'''
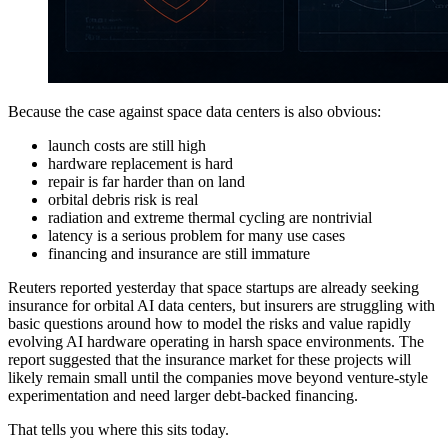
Because the case against space data centers is also obvious:
launch costs are still high
hardware replacement is hard
repair is far harder than on land
orbital debris risk is real
radiation and extreme thermal cycling are nontrivial
latency is a serious problem for many use cases
financing and insurance are still immature
Reuters reported yesterday that space startups are already seeking
insurance for orbital AI data centers, but insurers are struggling with
basic questions around how to model the risks and value rapidly
evolving AI hardware operating in harsh space environments. The
report suggested that the insurance market for these projects will
likely remain small until the companies move beyond venture-style
experimentation and need larger debt-backed financing.
That tells you where this sits today.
'''
**Problem requirements**.
Across the entries, how many lines hold the word "hardware"? Say only the number.

**Worked solution**.
2